A partir dos anos 90, essa revolução se acentua e complexifica, a partir dos debates centrados nas formas de reconhecimento da união de casais homossexuais e no seu acesso à filiação, e nas demandas de mudança de sexo feitas pelos transexuais. Surgem polêmicas sobre as normas sexuais no quadro das estruturas da filiação e tentativas concretas de abalar e subverter a dominação da ordem heterossexual. Essas transformações dissociam quatro

elementos até então indissociáveis (CADORET, 2002): filiação, casamento, procriação e sexualidade.

Por fim, também faz parte dos debates contemporâneos uma interrogação sobre a sexualidade dos pais, especificamente sobre o tema das violências conjugais, do incesto e da pedofilia. Juntos, os movimentos antiautoritário, feminista, de minorias sexuais e de denúncia da violência paterna desmontam os elementos que compõem o pai do patriarcado (TORT, 2007): o poder, o exercício da dominação masculina, o controle da reprodução, a definição e a garantia das normas sexuais, o monopólio da atribuição da filiação e do nome, o domínio da relação entre a mãe e a criança, e o exercício da violência sexual sobre elas.

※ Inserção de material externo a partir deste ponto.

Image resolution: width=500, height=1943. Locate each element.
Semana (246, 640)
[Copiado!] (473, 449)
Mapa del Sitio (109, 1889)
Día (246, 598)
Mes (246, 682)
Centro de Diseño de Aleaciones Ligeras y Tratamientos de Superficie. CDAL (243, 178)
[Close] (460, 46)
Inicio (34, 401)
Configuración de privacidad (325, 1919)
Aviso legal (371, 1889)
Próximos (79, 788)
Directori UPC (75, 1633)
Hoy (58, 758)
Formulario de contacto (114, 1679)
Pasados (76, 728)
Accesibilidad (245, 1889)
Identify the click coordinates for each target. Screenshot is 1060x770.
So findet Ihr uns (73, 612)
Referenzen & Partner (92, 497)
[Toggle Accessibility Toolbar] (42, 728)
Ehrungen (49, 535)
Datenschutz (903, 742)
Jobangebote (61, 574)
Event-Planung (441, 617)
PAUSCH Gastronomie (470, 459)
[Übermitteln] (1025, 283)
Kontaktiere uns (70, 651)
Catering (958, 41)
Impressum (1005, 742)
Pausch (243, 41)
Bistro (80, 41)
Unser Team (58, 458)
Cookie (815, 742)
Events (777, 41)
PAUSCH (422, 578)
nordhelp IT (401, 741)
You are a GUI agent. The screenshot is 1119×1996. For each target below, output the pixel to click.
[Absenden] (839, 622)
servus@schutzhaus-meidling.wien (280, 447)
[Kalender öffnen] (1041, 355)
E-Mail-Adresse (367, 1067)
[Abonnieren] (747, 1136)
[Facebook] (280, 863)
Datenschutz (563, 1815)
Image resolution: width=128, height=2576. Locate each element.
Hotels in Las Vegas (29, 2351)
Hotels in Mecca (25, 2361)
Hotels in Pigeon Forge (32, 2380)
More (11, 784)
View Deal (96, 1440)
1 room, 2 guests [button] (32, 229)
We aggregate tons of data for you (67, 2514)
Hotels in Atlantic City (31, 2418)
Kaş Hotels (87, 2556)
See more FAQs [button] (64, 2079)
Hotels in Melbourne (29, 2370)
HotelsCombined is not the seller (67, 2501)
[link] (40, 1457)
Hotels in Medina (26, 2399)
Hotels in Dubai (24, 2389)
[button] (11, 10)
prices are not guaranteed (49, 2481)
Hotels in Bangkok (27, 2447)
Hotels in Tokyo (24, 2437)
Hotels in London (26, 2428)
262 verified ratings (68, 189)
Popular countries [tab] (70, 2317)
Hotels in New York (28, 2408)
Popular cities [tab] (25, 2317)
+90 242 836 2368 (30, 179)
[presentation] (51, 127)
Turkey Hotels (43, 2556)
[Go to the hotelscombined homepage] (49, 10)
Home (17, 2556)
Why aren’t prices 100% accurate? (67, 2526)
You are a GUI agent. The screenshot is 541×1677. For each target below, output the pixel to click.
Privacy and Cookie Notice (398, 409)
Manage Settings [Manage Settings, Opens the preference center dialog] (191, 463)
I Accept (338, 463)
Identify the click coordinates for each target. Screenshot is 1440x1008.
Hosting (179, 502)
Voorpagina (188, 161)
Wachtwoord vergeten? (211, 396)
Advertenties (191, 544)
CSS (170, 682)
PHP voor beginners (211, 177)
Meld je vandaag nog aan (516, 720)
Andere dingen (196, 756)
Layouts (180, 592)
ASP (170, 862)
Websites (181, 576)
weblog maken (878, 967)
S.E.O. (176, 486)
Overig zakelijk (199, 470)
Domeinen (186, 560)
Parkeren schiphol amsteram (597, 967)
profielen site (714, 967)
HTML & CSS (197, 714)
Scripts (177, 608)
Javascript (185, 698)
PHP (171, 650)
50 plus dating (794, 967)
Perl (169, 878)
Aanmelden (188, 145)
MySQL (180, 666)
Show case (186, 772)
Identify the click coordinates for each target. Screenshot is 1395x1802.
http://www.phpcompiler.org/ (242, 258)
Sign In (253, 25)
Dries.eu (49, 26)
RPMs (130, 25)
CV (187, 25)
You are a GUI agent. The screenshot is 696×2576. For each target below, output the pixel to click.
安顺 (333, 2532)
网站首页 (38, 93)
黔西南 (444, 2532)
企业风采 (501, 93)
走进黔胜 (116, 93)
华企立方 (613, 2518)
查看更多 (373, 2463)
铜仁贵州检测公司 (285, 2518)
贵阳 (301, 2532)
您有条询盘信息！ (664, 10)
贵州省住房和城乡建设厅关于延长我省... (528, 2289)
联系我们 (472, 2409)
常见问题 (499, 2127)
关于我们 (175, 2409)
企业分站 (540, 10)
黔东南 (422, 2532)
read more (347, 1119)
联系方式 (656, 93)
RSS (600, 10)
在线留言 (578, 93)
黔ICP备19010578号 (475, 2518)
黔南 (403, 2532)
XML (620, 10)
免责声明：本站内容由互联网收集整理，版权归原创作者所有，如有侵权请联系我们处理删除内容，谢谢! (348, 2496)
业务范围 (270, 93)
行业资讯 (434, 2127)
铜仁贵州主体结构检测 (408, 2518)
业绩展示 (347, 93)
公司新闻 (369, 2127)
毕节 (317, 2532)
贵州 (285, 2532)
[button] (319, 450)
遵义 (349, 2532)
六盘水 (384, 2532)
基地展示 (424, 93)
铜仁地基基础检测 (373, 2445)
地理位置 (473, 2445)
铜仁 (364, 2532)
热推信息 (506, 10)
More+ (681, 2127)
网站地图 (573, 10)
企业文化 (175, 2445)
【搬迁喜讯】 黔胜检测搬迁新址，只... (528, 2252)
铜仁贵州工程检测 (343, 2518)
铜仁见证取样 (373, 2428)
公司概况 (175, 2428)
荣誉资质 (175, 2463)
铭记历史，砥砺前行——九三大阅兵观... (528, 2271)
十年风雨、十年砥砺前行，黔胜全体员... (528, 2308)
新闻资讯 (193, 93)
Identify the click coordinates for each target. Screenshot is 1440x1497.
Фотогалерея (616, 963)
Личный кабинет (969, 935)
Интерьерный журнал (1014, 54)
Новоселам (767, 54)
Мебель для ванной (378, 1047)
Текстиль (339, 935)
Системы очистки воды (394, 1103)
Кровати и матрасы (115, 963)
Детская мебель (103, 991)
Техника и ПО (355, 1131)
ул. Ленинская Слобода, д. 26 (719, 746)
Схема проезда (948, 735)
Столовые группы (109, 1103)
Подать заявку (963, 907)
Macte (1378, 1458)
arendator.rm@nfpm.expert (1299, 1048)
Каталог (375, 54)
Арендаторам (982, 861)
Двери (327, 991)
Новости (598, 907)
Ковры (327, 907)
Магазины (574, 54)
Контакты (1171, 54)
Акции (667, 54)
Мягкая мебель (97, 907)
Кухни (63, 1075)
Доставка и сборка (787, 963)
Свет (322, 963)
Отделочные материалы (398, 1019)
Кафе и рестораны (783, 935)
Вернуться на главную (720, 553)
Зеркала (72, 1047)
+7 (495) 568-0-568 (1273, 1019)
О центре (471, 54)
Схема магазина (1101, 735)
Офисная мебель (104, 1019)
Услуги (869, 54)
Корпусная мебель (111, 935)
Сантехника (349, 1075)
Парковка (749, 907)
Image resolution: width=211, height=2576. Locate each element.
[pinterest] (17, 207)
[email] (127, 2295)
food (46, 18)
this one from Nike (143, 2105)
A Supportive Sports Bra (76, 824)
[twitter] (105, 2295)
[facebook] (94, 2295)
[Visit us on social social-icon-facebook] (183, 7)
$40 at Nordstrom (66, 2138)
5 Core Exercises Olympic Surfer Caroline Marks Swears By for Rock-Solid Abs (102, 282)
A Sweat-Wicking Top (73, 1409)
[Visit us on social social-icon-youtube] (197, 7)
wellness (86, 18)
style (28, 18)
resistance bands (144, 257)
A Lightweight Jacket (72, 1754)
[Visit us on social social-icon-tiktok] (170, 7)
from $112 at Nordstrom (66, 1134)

No que diz respeito à atribuição do nome, vale destacar duas mudanças ocorridas na legislação francesa, após a substituição da autoridade paterna pela autoridade parental, que aconteceu, como vimos, em 1970. A primeira foi a autorização em 1985 de que na certidão de nascimento de uma criança fosse acrescentado o sobrenome da mãe após o sobrenome do pai, até então o único passível de registro. Ainda assim, esse sobrenome materno só tinha título de uso e não podia ser transmitido pelo indivíduo posteriormente a seus filhos.

Somente em 2001 outra proposição de lei foi aprovada permitindo então aos pais darem aos filhos o sobrenome da mãe, do pai, ou os dois, e na ordem em que preferirem. Também a regra de só o pai transmitir seu sobrenome foi abolida, em nome do respeito aos princípios de igualdade entre as mulheres e os homens e do princípio da não-discriminação em função do sexo inscrita na Convenção Europeia dos Direitos do Homem (TORT, 2001). Conforme veremos no capítulo 4, essas leis ainda suscitam polêmicas e críticas conservadoras por parte de psicanalistas.

A partir desses fenômenos e transformações podemos afirmar, acompanhando Arán (2009), que se configura hoje um território novo para se pensar a diferença sexual, onde fronteiras até então rígidas, como a entre homem (público) e mulher (privado), tendem a se deslocar e se reorganizar de outros modos.